İsrail basınında çıkan haberlere göre, Tel Aviv yönetimi bu yazıtı daha önce de birçok kez Türkiye’den istemiş ancak her seferinde ret cevabı almıştı.
Peki, Siloam Yazıtı’nın özelliği nedir, üzerinde ne yazıyor? İşte, Siloam Yazıtı hakkında detaylar…
SİLOAM YAZITI NEDİR
Siloam Yazıtı, Kudüs’teki Siloam Tüneli’nin (Hezekiya Tüneli) duvarında bulunmuş eski İbrani alfabesiyle yazılmış bir kitabe.
M.Ö. 8. yüzyıla, Yahuda Krallığı Kralı Hezekiya dönemine (yaklaşık M.Ö. 701) tarihlendiriliyor.
1880 yılında Kudüs’te bir çocuk tarafından tesadüfen keşfedildi.
Kitabe şu anda İstanbul Arkeoloji Müzeleri’nde sergileniyor.
SİLOAM YAZITI’NDA NE YAZIYOR
Yazıtta, Kudüs’e su getirmek için açılan tünel kazısının nasıl yapıldığı anlatılıyor.
Özellikle, tüneli kazmak için iki grubun farklı yönlerden ilerleyip sonunda ortada buluştukları belirtiliyor.

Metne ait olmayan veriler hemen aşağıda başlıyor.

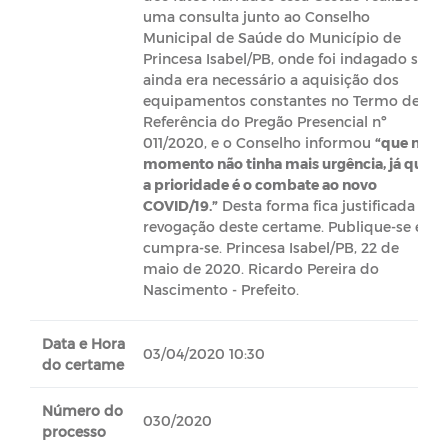
uma consulta junto ao Conselho
Municipal de Saúde do Município de
Princesa Isabel/PB, onde foi indagado se
ainda era necessário a aquisição dos
equipamentos constantes no Termo de
Referência do Pregão Presencial nº
011/2020, e o Conselho informou
“que no
momento não tinha mais urgência, já que
a prioridade é o combate ao novo
COVID/19.”
Desta forma fica justificada a
revogação deste certame. Publique-se e
cumpra-se. Princesa Isabel/PB, 22 de
maio de 2020. Ricardo Pereira do
Nascimento - Prefeito.
Data e Hora
03/04/2020 10:30
do certame
Número do
030/2020
processo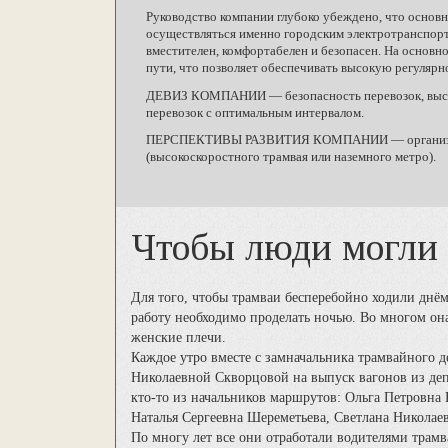
Руководство компании глубоко убеждено, что основ
осуществляться именно городским электротранспорто
вместителен, комфортабелен и безопасен. На основ
пути, что позволяет обеспечивать высокую регулярн
ДЕВИЗ КОМПАНИИ — безопасность перевозок, высока
перевозок с оптимальным интервалом.
ПЕРСПЕКТИВЫ РАЗВИТИЯ КОМПАНИИ — организация 
(высокоскоростного трамвая или наземного метро).
Чтобы люди могли 
Для того, чтобы трамваи бесперебойно ходили днё
работу необходимо проделать ночью. Во многом он
женские плечи.
Каждое утро вместе с замначальника трамвайного 
Николаевной Скворцовой на выпуск вагонов из де
кто-то из начальников маршрутов: Ольга Петровна 
Наталья Сергеевна Шереметьева, Светлана Николае
По многу лет все они отработали водителями трамв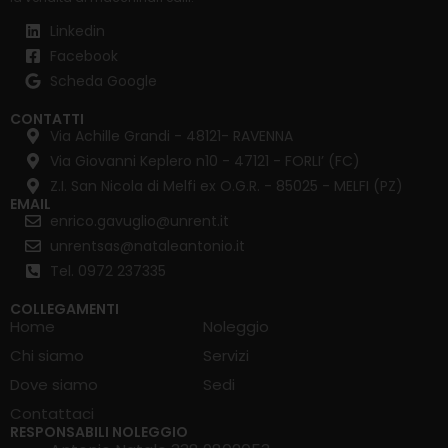
Linkedin
Facebook
Scheda Google
CONTATTI
Via Achille Grandi - 48121- RAVENNA
Via Giovanni Keplero n10 - 47121 - FORLI’ (FC)
Z.I. San Nicola di Melfi ex O.G.R. - 85025 - MELFI (PZ)
EMAIL
enrico.gavuglio@unrent.it
unrentsas@nataleantonio.it
Tel. 0972 237335
COLLEGAMENTI
Home
Noleggio
Chi siamo
Servizi
Dove siamo
Sedi
Contattaci
RESPONSABILI NOLEGGIO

Bu, o dönem mühendisliğinin ve su sistemlerinin ne kadar gelişmiş olduğunu gösteren önemli bir belge.
İADE TARTIŞMALARI
Yazıt, Osmanlı döneminde Kudüs’ten çıkarılıp İstanbul’a getirilmiş.
Bugün İstanbul Arkeoloji Müzeleri’nde, devletin ve MİT’in özel koruması altında sergileniyor.

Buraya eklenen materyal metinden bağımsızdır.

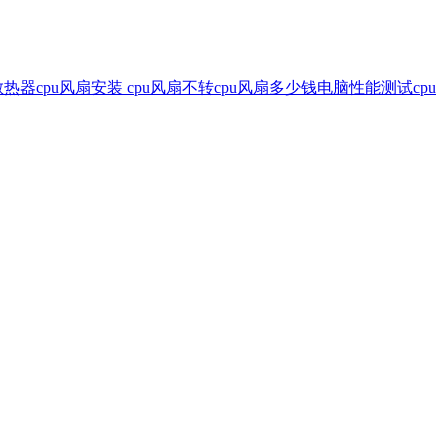
散热器
cpu风扇安装
cpu风扇不转
cpu风扇多少钱
电脑性能测试
cpu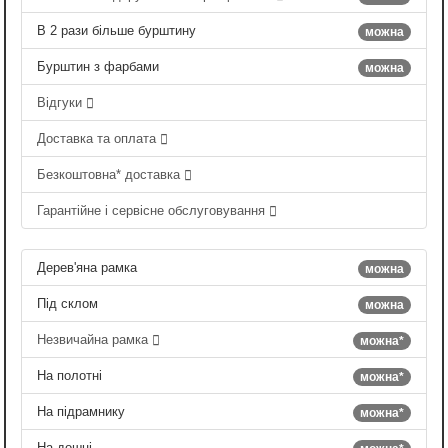
В 2 рази більше бурштину
можна
Бурштин з фарбами
можна
Відгуки
Доставка та оплата
Безкоштовна* доставка
Гарантійне і сервісне обслуговування
Дерев'яна рамка
можна
Під склом
можна
Незвичайна рамка
можна*
На полотні
можна*
На підрамнику
можна*
На дошці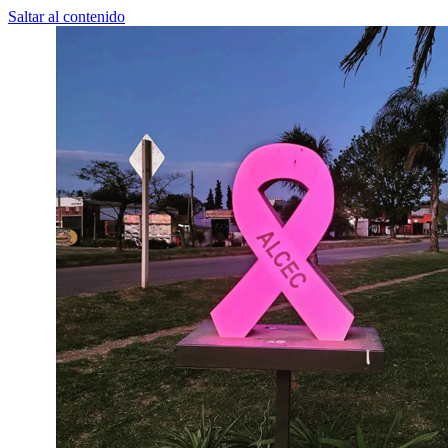
Saltar al contenido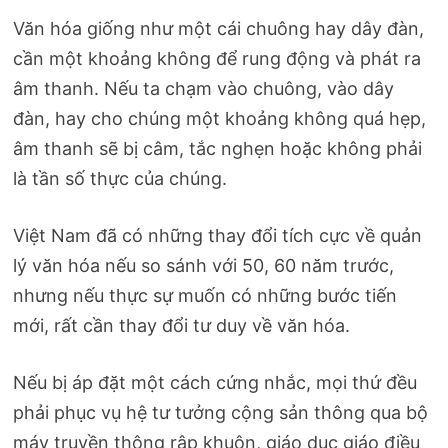
Văn hóa giống như một cái chuông hay dây đàn,
cần một khoảng không để rung động và phát ra
âm thanh. Nếu ta chạm vào chuông, vào dây
đàn, hay cho chúng một khoảng không quá hẹp,
âm thanh sẽ bị câm, tắc nghẹn hoặc không phải
là tần số thực của chúng.
Việt Nam đã có những thay đổi tích cực về quản
lý văn hóa nếu so sánh với 50, 60 năm trước,
nhưng nếu thực sự muốn có những bước tiến
mới, rất cần thay đổi tư duy về văn hóa.
Nếu bị áp đặt một cách cứng nhắc, mọi thứ đều
phải phục vụ hệ tư tưởng cộng sản thông qua bộ
máy truyền thông rập khuôn, giáo dục giáo điều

İsrail, yazıtı “ulusal miras” olarak görüyor ve yıllardır Türkiye’den iadesini talep ediyor.
Kudüs’te keşfedildiği için “ait olduğu topraklara dönmesi gerektiğini” savunuyor.

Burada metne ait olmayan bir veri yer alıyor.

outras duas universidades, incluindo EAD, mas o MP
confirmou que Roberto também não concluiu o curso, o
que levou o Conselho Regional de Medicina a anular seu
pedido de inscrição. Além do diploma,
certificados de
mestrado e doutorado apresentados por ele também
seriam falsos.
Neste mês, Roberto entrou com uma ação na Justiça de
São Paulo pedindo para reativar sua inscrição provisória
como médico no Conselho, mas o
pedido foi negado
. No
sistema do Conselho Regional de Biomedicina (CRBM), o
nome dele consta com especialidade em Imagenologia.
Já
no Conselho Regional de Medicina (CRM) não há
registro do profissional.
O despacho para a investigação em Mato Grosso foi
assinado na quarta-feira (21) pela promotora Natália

Türkiye, eserin yasal yollarla kendi topraklarına getirildiğini savunuyor ve iade talebine olumlu bakmıyor.
Yahudi tarihiyle doğrudan bağlantılı olduğu için İsrail açısından kimlik ve tarihsel meşruiyet meselesi olarak görülüyor.
Türkiye içinse “Osmanlı mirası” ve “uluslararası müzecilik ilkeleri” gereği elinde tutulması gereken bir eser niteliğinde.